Considered a sister building to the Kulturpalast, the Palace of the Republic was designed by Heinz Graffunder with a facade of brown mirror-glass. The anti-elitist palace for the people housed theatres, art galleries, and cafes. The Communist elite was reduced to staging great celebrations and banquets at the Palace of the Republic. The Building Academy of the GDR (Bauakademie der DDR) approved of the design. It consisted of two massive outer blocks and a middle piece inserted between them, which together gave the building the shape of a cuboid with a length of 180 m, a width of 85 m, and a height of 32 m which was based on that of the neighbouring buildings. The new building took up the eastern half of the plot while the western half was intended as a military parade ground, though tremors from the heavy vehicles were found to endanger the glass façade on the unstable grounds of Museum Island. Instead, the western half was used mainly as a parking lot and military parades were moved to Karl-Marx-Allee.
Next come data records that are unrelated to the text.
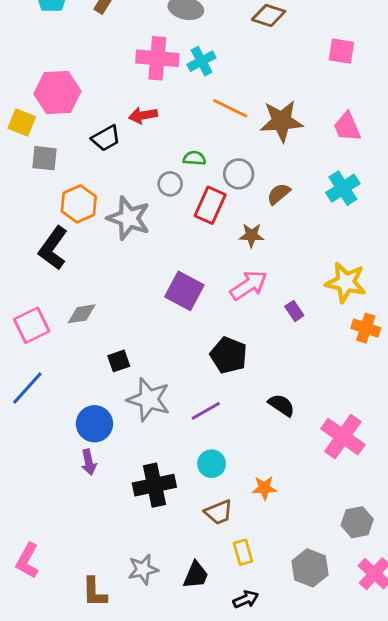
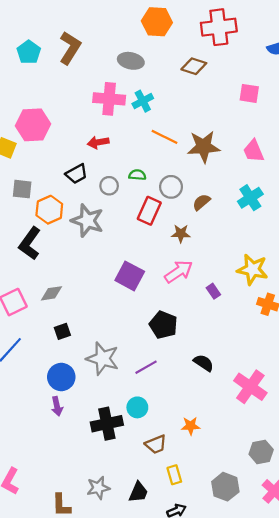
black trapezoid: (106, 138) -> (76, 174), moved
gray square: (44, 158) -> (22, 189), moved
gray circle: (170, 184) -> (109, 186), moved
black square: (119, 361) -> (62, 331), moved
cyan circle: (212, 464) -> (137, 407), moved

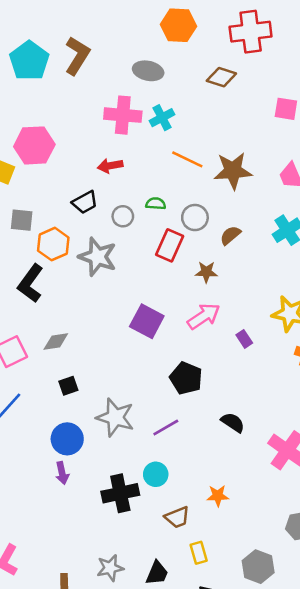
cyan pentagon: (29, 52) -> (29, 61), size x1.4

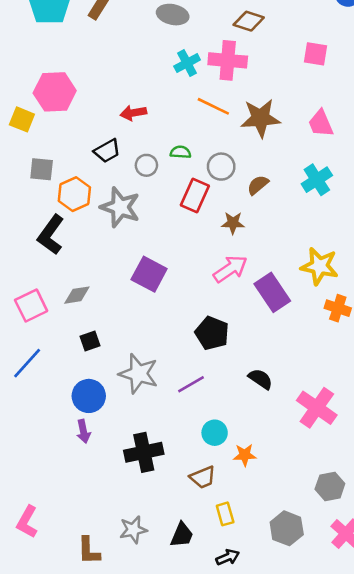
pink cross: (123, 115) -> (228, 60), moved
purple square: (147, 321) -> (149, 274), moved
purple rectangle: (244, 339) -> (272, 292), size x2.0
cyan circle: (156, 474) -> (215, 433), moved

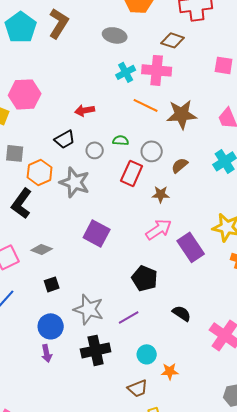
gray diamond: (77, 295) -> (42, 249), turned 30
black cross: (144, 452) -> (96, 350), moved

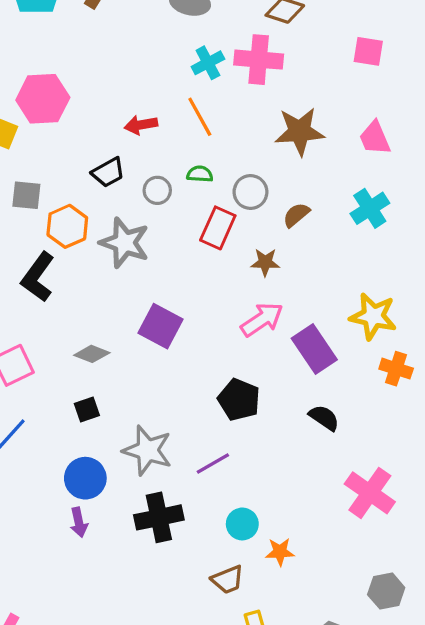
orange line: (146, 105) -> (200, 117), moved, turned 35
gray diamond: (42, 249) -> (92, 354), moved
black semicircle: (182, 313) -> (324, 418), moved

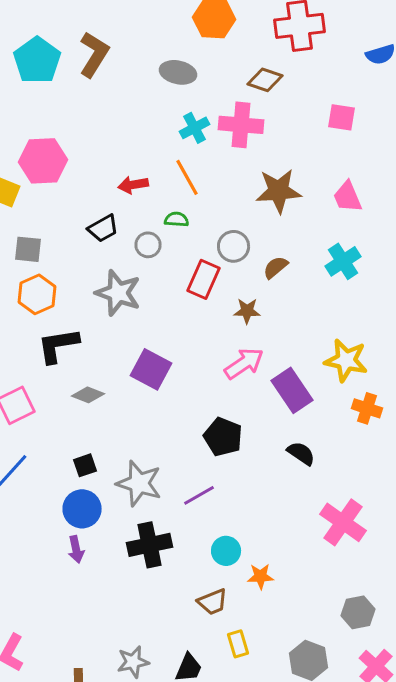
green semicircle: (200, 174) -> (177, 219), moved
orange hexagon: (67, 226) -> (37, 294), moved
black L-shape: (38, 277) -> (58, 345), moved, turned 45
black square: (87, 409) -> (85, 465), moved

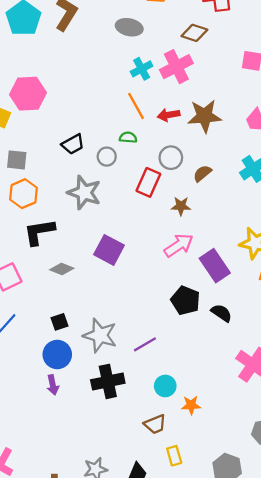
pink cross: (241, 125) -> (176, 67), turned -32
red arrow: (133, 185) -> (169, 115), moved
black pentagon: (223, 437) -> (185, 301), moved

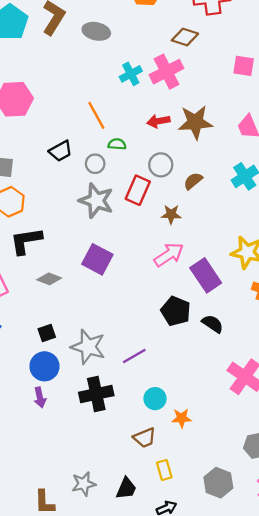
gray ellipse: (129, 27) -> (96, 31), moved
orange line: (136, 106) -> (96, 115), moved
gray star: (84, 193) -> (96, 201), moved

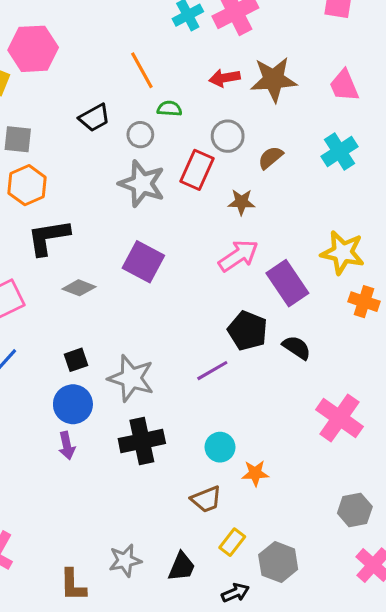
purple line: (134, 356) -> (212, 371), moved
yellow rectangle: (164, 470) -> (232, 542), turned 54
gray hexagon: (218, 483) -> (278, 562), moved

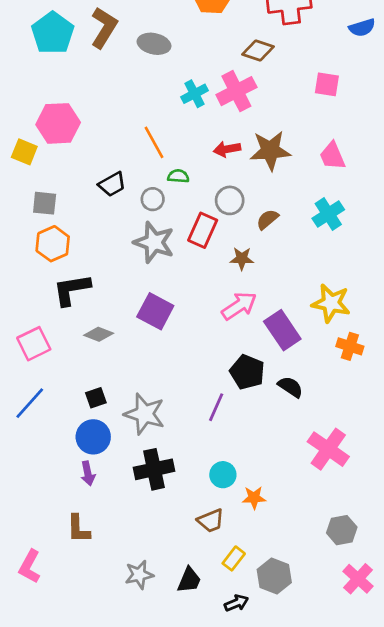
purple line: (212, 371) -> (216, 407), turned -36
brown L-shape: (73, 585) -> (78, 529), moved

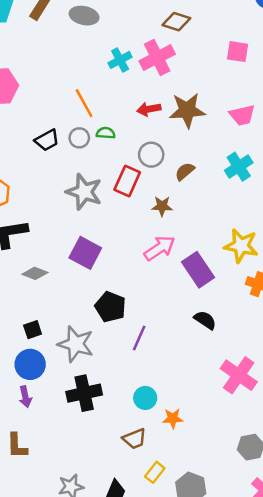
pink trapezoid: (332, 156) -> (242, 115), turned -80
gray circle: (153, 199) -> (79, 138), moved
black pentagon: (247, 372) -> (110, 307), moved

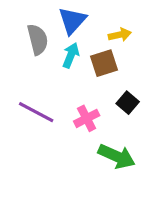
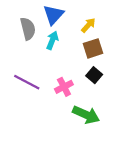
yellow arrow: (120, 35) -> (88, 25), turned -35
brown square: (104, 63) -> (93, 48), moved

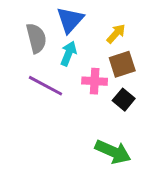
purple line: (27, 82) -> (45, 86), moved
pink cross: (64, 87) -> (95, 81), moved, turned 30

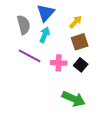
pink cross: (95, 81) -> (59, 63), moved

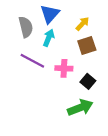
black square: (81, 65) -> (88, 81), moved
green arrow: (74, 99) -> (80, 108), turned -45

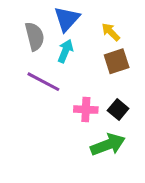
yellow arrow: (82, 24) -> (111, 32), turned -88
pink cross: (64, 68) -> (86, 110), moved

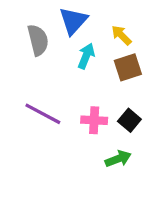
cyan arrow: (65, 51) -> (86, 56), moved
purple line: (43, 82) -> (43, 114), moved
green arrow: (108, 145) -> (118, 159), size x0.7

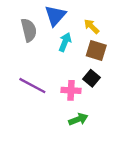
brown square: (128, 67) -> (96, 51), turned 35
black square: (129, 120) -> (92, 78), moved
green arrow: (118, 159) -> (78, 119), moved

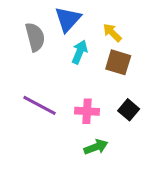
black square: (92, 78) -> (129, 110), moved

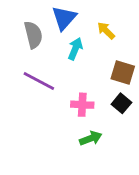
brown square: (118, 62) -> (123, 73), moved
purple line: (40, 105) -> (39, 81), moved

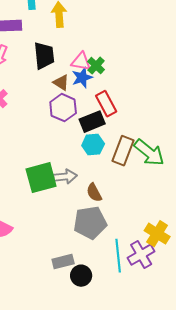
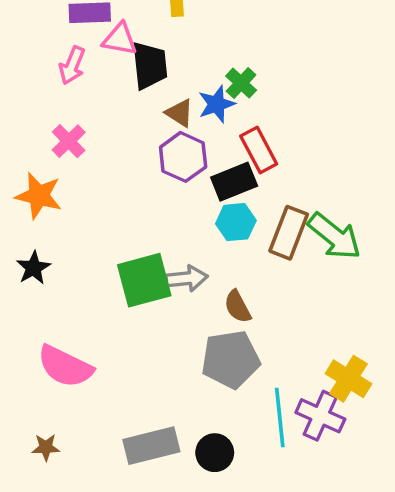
pink triangle: (81, 62) -> (120, 39), moved
purple cross: (141, 255) -> (320, 416), turned -36
gray rectangle: (63, 262) -> (151, 446), moved, size x1.4

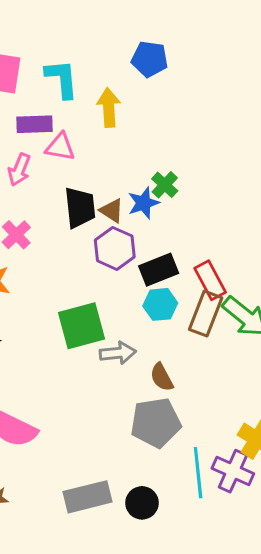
black trapezoid: (150, 65) -> (80, 208), moved
red rectangle: (259, 150) -> (210, 280), moved
green square: (144, 280) -> (81, 326), moved

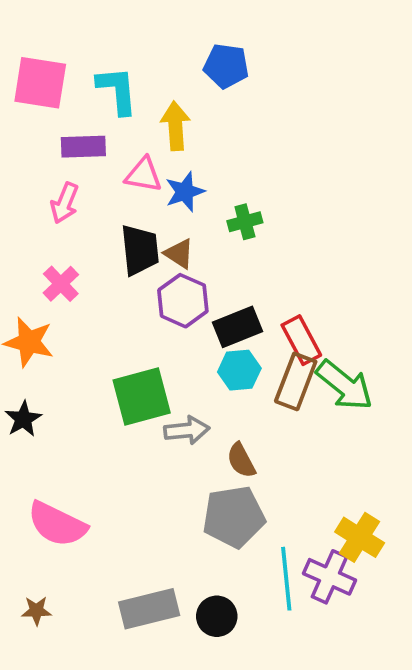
pink triangle: (60, 147) -> (143, 175), moved
green cross: (165, 185) -> (245, 222), turned 32
blue star: (144, 203) -> (185, 192), moved

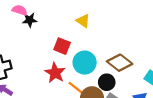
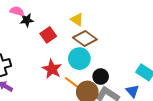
red square: (62, 46) -> (48, 35), moved, turned 35
brown diamond: (120, 63) -> (85, 38), moved

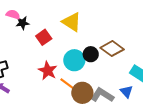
yellow triangle: (77, 19) -> (72, 22), size x1.5
brown diamond: (85, 38) -> (112, 49), moved
black circle: (101, 76) -> (91, 54), moved

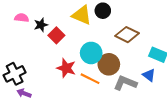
black star: (22, 23) -> (41, 25), moved
black circle: (91, 54) -> (103, 11), moved
brown circle: (82, 93) -> (109, 64), moved

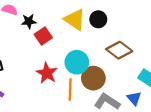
orange line: (90, 79) -> (70, 90), turned 54

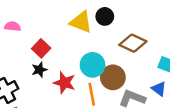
black star: (29, 21) -> (39, 70), moved
red square: (43, 36) -> (41, 48), moved

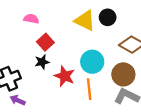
pink semicircle: (13, 26) -> (31, 19), moved
brown circle: (113, 77) -> (123, 74), moved

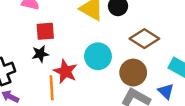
red square: (45, 42) -> (45, 31), turned 35
orange line: (89, 89) -> (52, 88), moved

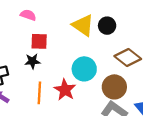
red star: (65, 71) -> (65, 90), moved

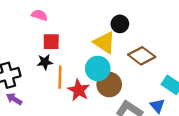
yellow triangle: (83, 25) -> (104, 42), moved
brown circle: (114, 87) -> (109, 85), moved
orange line: (39, 93) -> (60, 77), moved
In addition to housing the Volkskammer, the palace was intended as a multiple-use structure influenced by the concepts of Palaces of Culture and People's Houses popular with socialist movements. Such cultural buildings were common not only in the Eastern Bloc, but examples can also be found in Belgium, France (Centre Georges Pompidou), the Netherlands and Sweden (House of Culture in Stockholm). In the young Soviet Union in particular, cultural centers became symbols of the new state power. The palace contained a large bowling alley at the lower level, from which the canal-side terrace along the River Spree could be accessed, and featured Brunswick lane equipment and a bar. The part of the palace open to the public featured numerous cameras for the surveillance of staff and visitors by Stasi officials. It was the first building in the GDR to feature a self-supporting steel skeleton and contained 5,000 tons of asbestos used for fire protection.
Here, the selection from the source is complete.